McDonald's momentum is continuing as All Day Breakfast helped it notch its strongest U.S. comparable sales in nearly four years, signaling a turnaround is taking hold and putting more pressure on fast food competitors.
The U.S. is in "the trajectory change phase," CEO Steve Easterbrook said on a conference call Monday. It will take at least six more months of positive comparable sales and transactions for McDonald's largest market "to progress through the sustained and prolonged growth phases of our turnaround," he said.
McDonald's sales at U.S. restaurants open at least 13 months soared 5.7% in the fourth quarter of 2015, well ahead of the third-quarter gain of 0.9% and analysts' average forecast of 2.7%, according to Consensus Metrix.
Much of the U.S. success in the quarter stemmed from the October rollout of All Day Breakfast, which went better than the company anticipated. Serving breakfast items all day continues to boost sales and average spending by customers. It is also helping McDonald's win back market share it had ceded in recent years, said Mr. Easterbrook, who became CEO in March.

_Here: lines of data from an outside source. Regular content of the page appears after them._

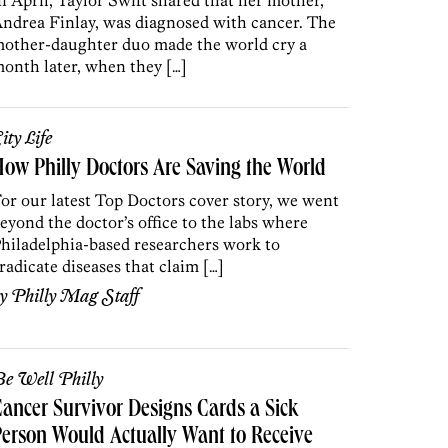
n April, Taylor Swift shared that her mother,
ndrea Finlay, was diagnosed with cancer. The
other-daughter duo made the world cry a
onth later, when they […]
ity Life
ow Philly Doctors Are Saving the World
or our latest Top Doctors cover story, we went
eyond the doctor’s office to the labs where
hiladelphia-based researchers work to
radicate diseases that claim […]
by
Philly Mag Staff
e Well Philly
ancer Survivor Designs Cards a Sick
erson Would Actually Want to Receive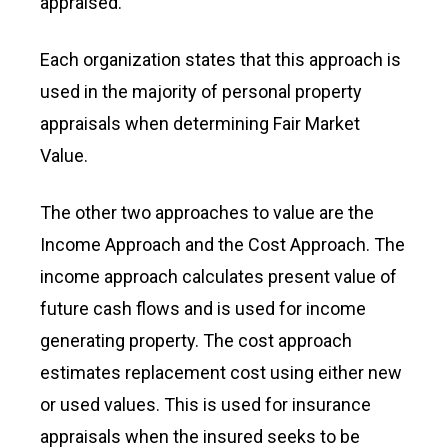
appraised.
Each organization states that this approach is
used in the majority of personal property
appraisals when determining Fair Market
Value.
The other two approaches to value are the
Income Approach and the Cost Approach. The
income approach calculates present value of
future cash flows and is used for income
generating property. The cost approach
estimates replacement cost using either new
or used values. This is used for insurance
appraisals when the insured seeks to be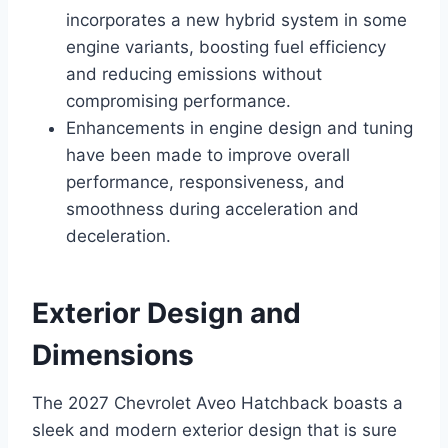
incorporates a new hybrid system in some
engine variants, boosting fuel efficiency
and reducing emissions without
compromising performance.
Enhancements in engine design and tuning
have been made to improve overall
performance, responsiveness, and
smoothness during acceleration and
deceleration.
Exterior Design and
Dimensions
The 2027 Chevrolet Aveo Hatchback boasts a
sleek and modern exterior design that is sure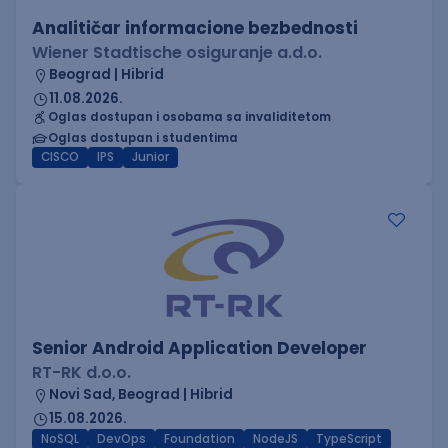
Analitičar informacione bezbednosti
Wiener Stadtische osiguranje a.d.o.
Beograd | Hibrid
11.08.2026.
Oglas dostupan i osobama sa invaliditetom
Oglas dostupan i studentima
CISCO
IPS
Junior
Senior Android Application Developer
RT-RK d.o.o.
Novi Sad, Beograd | Hibrid
15.08.2026.
NoSQL
DevOps
Foundation
NodeJS
TypeScript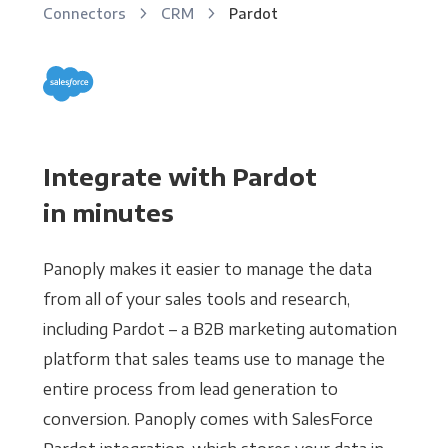
Connectors
CRM
Pardot
Integrate with Pardot
in minutes
Panoply makes it easier to manage the data
from all of your sales tools and research,
including Pardot – a B2B marketing automation
platform that sales teams use to manage the
entire process from lead generation to
conversion. Panoply comes with SalesForce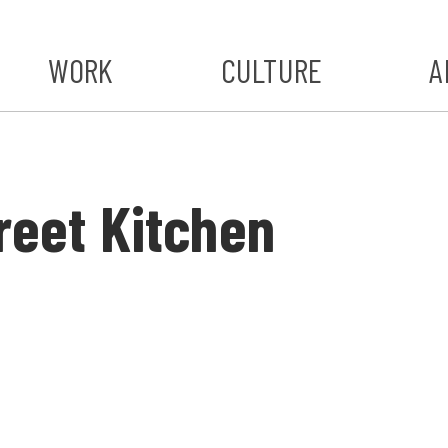
WORK
CULTURE
A
A
#ST
treet Kitchen
S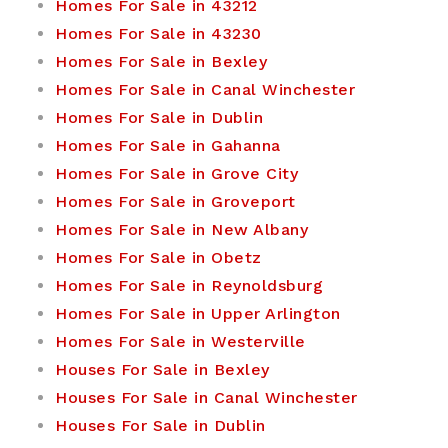
Homes For Sale in 43212
Homes For Sale in 43230
Homes For Sale in Bexley
Homes For Sale in Canal Winchester
Homes For Sale in Dublin
Homes For Sale in Gahanna
Homes For Sale in Grove City
Homes For Sale in Groveport
Homes For Sale in New Albany
Homes For Sale in Obetz
Homes For Sale in Reynoldsburg
Homes For Sale in Upper Arlington
Homes For Sale in Westerville
Houses For Sale in Bexley
Houses For Sale in Canal Winchester
Houses For Sale in Dublin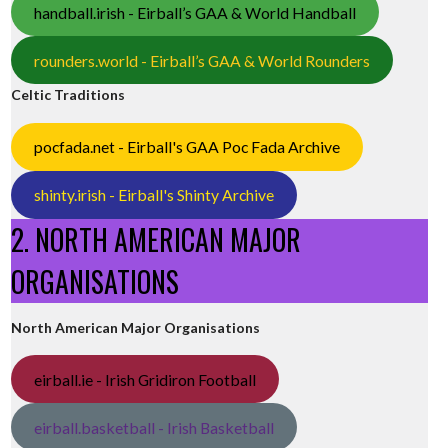
handball.irish - Eirball’s GAA & World Handball
rounders.world - Eirball’s GAA & World Rounders
Celtic Traditions
pocfada.net - Eirball's GAA Poc Fada Archive
shinty.irish - Eirball's Shinty Archive
2. NORTH AMERICAN MAJOR
ORGANISATIONS
North American Major Organisations
eirball.ie - Irish Gridiron Football
eirball.basketball - Irish Basketball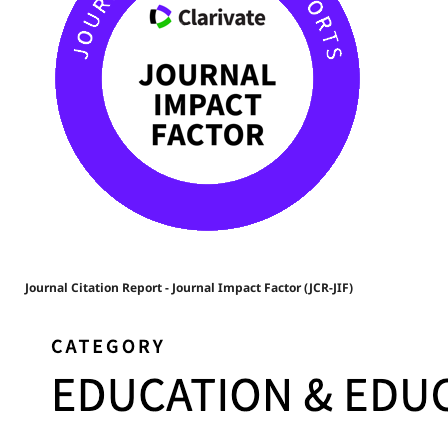
Journal Citation Report - Journal Impact Factor (JCR-JIF)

Marketing of All Day Breakfast began with a Twitter campaign in early September, followed by TV commercials from Leo Burnett and DDB, along with the company's multicultural agencies Alma, Burrell and IW.
BTIG analyst Peter Saleh said the chain's market share gains are worth noting. "When market share turns and you start to gain market share, that momentum can continue for a long period of time," Mr. Saleh said Monday. "My sense is that they will continue to take market share."
Mr. Saleh, who last week upgraded shares of McDonald's to "buy," said McDonald's is probably taking share from "just about everyone" in the quick-service category, in particular from chains where customers spend about $4 to $5 per visit. Wendy's, Sonic, Jack in the Box and Dunkin' Donuts may be feeling the most pressure from a reawakened McDonald's, Mr. Saleh said.
The Golden Arches has more work to do to bring customers back more often and keep them coming back. While its comparable sales were outpacing the industry at the end of the year, it still saw fewer patrons visited in 2015. Last year's comparable guest counts, or transactions at those restaurants open at least 13 months, fell 2.3% overall and declined a steeper 3% in the United States.
Mr. Saleh, among others, points out that McDonald's is still in the very early stages of its digital efforts, with an app that rolled out in the latter half of 2015. Plus, some breakfast items, such as the McGriddle, are still not available as part of the All Day Breakfast menu. Adding those, if feasible, could help increase customer visits.
For now, McDonald's is keeping an eye on how the recently launched McPick 2 value offer holds up in the face of increased bundle competition from Wendy's, Burger King and others. McPick 2 allows customers to choose two of four particular items including mozzarella sticks and a Double Cheeseburger, at a price of $2 in most markets. The choice allows it to stand out from pre-determined meal deals at other chains and "appears to be resonating with customers," Mr. Easterbrook said, noting that about 25% of the chain's customers are value conscious.
Taking a quick look at other markets, McDonald's said it plans to open more than 250 restaurants in China this year, more than in any other market. Japan posted its best quarterly performance in nearly four years, lapping a difficult time a year ago stemming from a supplier food safety issue in Asia. McDonald's is looking at whether to sell part of its ownership in McDonald's Japan if it can find a buyer that can help the turnaround effort in that market.
In Australia, it will take All Day Breakfast national after a 300-restaurant test. The company is gearing up for a new value strategy across the menu in Germany, where value is critical in a competitive market. And in the United Kingdom, a market Mr. Easterbrook once ran, McDonald's notched its 39th straight quarter of same-store sales growth. Plans there include rolling out table service across all of the restaurants that have been updated to the company's "Experience of the Future," or about 25% of U.K. locations.
McDonald's said that to a lesser extent, its fourth-quarter strength also stemmed from the mild start to the winter in the U.S. and some other markets. Last weekend's U.S. blizzard was not discussed during the Monday call. Major storms such as Jonas can hit sales. McDonald's and other restaurant operators have a big presence in East Coast markets that were essentially shut down by the storm.
Overall, McDonald's fourth-quarter revenue fell 4% to $6.34 billion. Profit rose 10% to nearly $1.21 billion.